As in the past, the license is for one circulation at a time per copy. Previously, Penguin had imposed a one-year limit on library licenses, requiring the library to pay again for the title.
Prior to the merger of Penguin and Random House in July 2013, the two publishers had entirely different terms for library licensing of their ebooks. Random House offered perpetual access at a high price while Penguin offered one year of access for about the consumer price of the ebook.
Random House had established a limit of $85 per ebook title, and many of their newest best sellers were priced at the limit. Their new pricing sets a limit of $65 per copy. This is clearly an improvement for libraries. Penguin titles will now have the same $65 limit, even though previously many were offered for library lending at the consumer price with the one-year time limit. If most new Penguin titles reach this $65 limit, this change could hit libraries hard.
For libraries looking to build long-term collections, these changes should be beneficial. For libraries that use ebooks to meet current popular demand, the increase in cost for Penguin titles will hurt. On the other hand, there is clear benefit in making the selection decision once and not having to review that decision annually.
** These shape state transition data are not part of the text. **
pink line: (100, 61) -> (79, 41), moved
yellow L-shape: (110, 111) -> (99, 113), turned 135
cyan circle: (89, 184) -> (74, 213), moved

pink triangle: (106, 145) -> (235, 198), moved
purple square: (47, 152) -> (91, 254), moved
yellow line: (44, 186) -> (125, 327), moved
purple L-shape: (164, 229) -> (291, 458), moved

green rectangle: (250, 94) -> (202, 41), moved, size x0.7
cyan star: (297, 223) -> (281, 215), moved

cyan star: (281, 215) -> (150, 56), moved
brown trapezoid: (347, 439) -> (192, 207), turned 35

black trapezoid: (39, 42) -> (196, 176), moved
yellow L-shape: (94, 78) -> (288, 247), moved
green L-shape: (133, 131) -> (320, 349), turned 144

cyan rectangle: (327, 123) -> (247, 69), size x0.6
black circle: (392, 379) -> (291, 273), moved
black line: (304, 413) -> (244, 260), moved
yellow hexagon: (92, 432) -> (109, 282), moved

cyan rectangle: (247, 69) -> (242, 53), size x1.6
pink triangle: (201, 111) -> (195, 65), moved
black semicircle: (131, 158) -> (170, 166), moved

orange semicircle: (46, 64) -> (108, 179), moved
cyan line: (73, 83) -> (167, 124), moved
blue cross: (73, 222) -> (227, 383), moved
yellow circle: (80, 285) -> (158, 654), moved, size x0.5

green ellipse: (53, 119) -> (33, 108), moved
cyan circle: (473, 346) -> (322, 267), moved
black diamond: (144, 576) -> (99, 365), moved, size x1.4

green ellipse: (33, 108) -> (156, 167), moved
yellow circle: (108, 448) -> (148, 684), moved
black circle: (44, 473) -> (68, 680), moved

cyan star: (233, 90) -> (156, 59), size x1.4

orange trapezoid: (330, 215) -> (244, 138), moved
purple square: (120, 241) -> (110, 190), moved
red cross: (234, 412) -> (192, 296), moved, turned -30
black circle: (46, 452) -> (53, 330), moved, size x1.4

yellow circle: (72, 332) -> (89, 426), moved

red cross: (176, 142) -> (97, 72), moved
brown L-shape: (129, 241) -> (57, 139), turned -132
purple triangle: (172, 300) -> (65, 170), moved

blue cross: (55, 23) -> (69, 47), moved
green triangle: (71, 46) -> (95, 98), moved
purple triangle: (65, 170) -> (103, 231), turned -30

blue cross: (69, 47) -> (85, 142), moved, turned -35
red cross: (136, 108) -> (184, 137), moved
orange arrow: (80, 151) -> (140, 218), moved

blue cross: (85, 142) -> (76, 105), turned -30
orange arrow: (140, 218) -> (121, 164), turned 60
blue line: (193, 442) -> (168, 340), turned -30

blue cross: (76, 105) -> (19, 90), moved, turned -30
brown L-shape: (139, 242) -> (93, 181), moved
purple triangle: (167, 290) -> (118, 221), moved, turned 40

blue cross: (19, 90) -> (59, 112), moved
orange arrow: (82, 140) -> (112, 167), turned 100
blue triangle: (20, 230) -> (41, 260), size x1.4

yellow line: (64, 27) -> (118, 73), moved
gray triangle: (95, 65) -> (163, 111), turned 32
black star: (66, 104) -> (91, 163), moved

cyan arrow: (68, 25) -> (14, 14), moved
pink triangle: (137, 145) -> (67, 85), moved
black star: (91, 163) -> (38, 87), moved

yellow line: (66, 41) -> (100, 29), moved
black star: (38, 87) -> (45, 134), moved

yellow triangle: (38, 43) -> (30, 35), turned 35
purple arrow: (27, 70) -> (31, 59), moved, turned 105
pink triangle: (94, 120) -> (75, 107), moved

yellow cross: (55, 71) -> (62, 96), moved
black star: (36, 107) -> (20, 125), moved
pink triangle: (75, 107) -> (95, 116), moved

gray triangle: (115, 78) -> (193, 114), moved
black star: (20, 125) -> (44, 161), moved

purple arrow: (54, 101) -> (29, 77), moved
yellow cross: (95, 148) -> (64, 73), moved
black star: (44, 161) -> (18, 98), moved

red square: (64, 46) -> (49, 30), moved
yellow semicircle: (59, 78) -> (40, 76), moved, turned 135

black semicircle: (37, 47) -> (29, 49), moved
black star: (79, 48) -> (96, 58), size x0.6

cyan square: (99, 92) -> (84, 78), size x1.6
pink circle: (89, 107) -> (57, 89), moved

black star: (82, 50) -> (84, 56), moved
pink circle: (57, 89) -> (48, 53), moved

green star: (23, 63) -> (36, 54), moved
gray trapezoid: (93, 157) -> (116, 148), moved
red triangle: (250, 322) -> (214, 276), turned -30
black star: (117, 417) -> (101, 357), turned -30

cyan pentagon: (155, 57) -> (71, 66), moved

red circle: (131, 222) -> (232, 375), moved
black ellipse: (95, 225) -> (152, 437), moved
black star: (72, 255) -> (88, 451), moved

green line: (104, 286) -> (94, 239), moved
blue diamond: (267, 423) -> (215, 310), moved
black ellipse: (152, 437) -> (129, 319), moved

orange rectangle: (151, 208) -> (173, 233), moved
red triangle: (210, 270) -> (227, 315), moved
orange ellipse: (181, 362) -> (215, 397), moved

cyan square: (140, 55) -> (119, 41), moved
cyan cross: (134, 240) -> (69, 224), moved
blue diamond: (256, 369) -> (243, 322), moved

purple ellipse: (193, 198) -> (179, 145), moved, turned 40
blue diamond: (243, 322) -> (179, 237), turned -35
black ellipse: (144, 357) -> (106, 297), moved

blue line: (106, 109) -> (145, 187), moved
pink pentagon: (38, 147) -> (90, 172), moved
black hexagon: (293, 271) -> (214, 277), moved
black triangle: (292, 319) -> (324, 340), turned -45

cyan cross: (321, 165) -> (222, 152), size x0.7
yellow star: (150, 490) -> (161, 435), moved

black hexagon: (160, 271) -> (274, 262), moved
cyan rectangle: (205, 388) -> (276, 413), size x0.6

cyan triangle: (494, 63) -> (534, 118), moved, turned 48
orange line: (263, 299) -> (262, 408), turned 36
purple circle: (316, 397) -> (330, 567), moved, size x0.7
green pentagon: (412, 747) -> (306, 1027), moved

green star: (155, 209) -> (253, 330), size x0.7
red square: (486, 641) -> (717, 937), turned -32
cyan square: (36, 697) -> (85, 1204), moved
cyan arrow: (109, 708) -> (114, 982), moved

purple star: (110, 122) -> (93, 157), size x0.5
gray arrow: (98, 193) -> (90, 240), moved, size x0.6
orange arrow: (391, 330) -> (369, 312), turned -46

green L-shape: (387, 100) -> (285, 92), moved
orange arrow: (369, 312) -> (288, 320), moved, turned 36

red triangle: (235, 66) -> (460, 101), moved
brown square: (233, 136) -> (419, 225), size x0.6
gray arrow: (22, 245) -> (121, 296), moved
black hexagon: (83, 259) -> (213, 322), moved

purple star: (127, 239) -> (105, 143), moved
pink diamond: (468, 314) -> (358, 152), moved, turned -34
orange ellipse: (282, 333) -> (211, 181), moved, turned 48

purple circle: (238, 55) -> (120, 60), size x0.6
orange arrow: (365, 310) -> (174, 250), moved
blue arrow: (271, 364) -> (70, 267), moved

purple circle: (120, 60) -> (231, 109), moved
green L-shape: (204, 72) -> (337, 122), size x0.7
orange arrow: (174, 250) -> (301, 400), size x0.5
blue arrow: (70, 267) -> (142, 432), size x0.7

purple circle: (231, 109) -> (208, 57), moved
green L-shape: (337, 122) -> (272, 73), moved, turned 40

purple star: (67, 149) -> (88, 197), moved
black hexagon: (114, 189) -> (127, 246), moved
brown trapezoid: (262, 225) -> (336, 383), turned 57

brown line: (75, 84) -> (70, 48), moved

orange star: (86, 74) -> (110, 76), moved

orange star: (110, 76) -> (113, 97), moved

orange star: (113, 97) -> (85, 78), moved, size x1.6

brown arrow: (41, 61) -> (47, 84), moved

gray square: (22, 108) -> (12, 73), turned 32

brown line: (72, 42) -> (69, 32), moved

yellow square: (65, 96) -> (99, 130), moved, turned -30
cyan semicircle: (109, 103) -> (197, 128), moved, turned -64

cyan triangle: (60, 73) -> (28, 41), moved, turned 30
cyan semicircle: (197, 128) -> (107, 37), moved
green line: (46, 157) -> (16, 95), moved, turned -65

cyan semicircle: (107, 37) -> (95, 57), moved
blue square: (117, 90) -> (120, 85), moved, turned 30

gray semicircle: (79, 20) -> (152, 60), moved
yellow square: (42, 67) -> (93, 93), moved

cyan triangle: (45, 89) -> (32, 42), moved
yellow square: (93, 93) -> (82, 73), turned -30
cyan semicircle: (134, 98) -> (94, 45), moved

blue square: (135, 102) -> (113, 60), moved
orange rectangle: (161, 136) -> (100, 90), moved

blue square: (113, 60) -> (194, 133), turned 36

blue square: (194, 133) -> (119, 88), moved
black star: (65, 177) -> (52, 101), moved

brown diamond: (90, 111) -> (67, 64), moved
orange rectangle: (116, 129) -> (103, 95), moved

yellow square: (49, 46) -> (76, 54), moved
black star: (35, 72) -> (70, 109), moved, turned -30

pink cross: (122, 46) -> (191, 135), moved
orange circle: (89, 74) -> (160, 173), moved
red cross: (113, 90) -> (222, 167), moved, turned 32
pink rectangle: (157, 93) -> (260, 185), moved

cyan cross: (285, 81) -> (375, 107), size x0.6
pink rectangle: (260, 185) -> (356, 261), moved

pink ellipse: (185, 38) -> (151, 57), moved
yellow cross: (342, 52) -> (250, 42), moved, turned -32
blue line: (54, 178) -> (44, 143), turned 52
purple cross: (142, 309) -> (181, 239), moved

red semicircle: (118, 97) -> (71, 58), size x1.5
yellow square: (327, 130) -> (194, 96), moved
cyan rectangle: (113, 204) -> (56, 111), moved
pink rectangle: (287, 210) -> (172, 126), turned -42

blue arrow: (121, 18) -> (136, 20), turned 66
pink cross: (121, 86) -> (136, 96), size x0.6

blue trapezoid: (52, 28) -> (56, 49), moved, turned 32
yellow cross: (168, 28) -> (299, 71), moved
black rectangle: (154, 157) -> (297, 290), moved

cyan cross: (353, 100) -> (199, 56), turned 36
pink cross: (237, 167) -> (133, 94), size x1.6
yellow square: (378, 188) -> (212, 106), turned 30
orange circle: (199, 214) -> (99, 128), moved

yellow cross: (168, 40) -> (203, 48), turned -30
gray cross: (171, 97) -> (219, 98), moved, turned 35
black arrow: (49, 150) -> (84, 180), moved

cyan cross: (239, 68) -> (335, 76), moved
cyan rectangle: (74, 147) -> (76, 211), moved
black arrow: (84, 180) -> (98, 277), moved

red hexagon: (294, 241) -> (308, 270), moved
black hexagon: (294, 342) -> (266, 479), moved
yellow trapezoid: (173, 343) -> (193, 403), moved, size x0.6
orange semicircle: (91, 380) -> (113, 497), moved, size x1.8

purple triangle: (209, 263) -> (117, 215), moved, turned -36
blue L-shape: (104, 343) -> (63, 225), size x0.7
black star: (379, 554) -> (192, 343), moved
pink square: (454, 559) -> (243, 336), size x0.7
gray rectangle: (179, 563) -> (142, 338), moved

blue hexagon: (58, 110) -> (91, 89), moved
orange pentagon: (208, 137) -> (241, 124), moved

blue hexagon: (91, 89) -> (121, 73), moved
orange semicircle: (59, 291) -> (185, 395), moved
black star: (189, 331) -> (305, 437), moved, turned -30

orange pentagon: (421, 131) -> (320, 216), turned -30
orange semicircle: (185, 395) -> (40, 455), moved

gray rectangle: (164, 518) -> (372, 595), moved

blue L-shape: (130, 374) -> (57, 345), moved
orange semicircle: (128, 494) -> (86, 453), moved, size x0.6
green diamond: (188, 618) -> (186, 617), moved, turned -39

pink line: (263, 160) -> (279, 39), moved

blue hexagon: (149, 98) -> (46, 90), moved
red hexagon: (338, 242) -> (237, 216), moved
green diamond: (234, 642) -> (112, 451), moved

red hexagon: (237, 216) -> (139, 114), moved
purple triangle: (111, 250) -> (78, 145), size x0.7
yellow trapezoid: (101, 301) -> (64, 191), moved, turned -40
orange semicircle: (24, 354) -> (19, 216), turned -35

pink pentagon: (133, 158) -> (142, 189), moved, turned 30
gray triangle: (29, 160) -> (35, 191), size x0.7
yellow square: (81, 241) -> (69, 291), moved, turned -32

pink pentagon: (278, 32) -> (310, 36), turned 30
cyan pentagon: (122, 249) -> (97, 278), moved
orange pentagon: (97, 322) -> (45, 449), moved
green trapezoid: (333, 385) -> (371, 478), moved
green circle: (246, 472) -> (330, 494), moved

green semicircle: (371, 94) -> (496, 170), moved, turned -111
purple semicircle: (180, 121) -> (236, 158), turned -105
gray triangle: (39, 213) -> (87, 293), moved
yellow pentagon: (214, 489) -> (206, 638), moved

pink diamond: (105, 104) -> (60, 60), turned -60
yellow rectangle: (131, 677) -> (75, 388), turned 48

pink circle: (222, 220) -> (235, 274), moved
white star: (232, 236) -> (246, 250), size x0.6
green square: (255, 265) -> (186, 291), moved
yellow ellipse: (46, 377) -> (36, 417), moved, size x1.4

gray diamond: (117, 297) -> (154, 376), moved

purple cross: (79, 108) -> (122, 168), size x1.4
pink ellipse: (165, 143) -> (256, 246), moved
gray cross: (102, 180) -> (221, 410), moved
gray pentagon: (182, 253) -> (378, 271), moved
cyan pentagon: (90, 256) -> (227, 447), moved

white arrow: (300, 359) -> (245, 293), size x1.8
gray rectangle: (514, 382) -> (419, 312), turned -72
Hachette Book Group offers its ebooks on terms and pricing similar to the terms now in effect from Penguin Random House, so two of the Big Five now have similar terms.
Though we were in shock when HarperCollins instituted its 26-loan limit in 2011, that rental model is now recognized as an attractive alternative to high-priced perpetual access.
At this point, the ideal arrangement would be the ability to license any title for perpetual access and to license the same title for a set number of circulations or a set time period, combining the library’s need to build its collection and to meet current popular demand.
The focus of the Digital Content Working Group these past five years has been on the Big Five publishers, but we know that many of the midsized and smaller publishers offer much more favorable terms to libraries. The latest Big Five Publishers and Library Lending chart shows where we stand today. Going forward this chart needs to be expanded to include more of the publishers libraries rely on to meet local needs.
Updated with correction on January 28, 2016.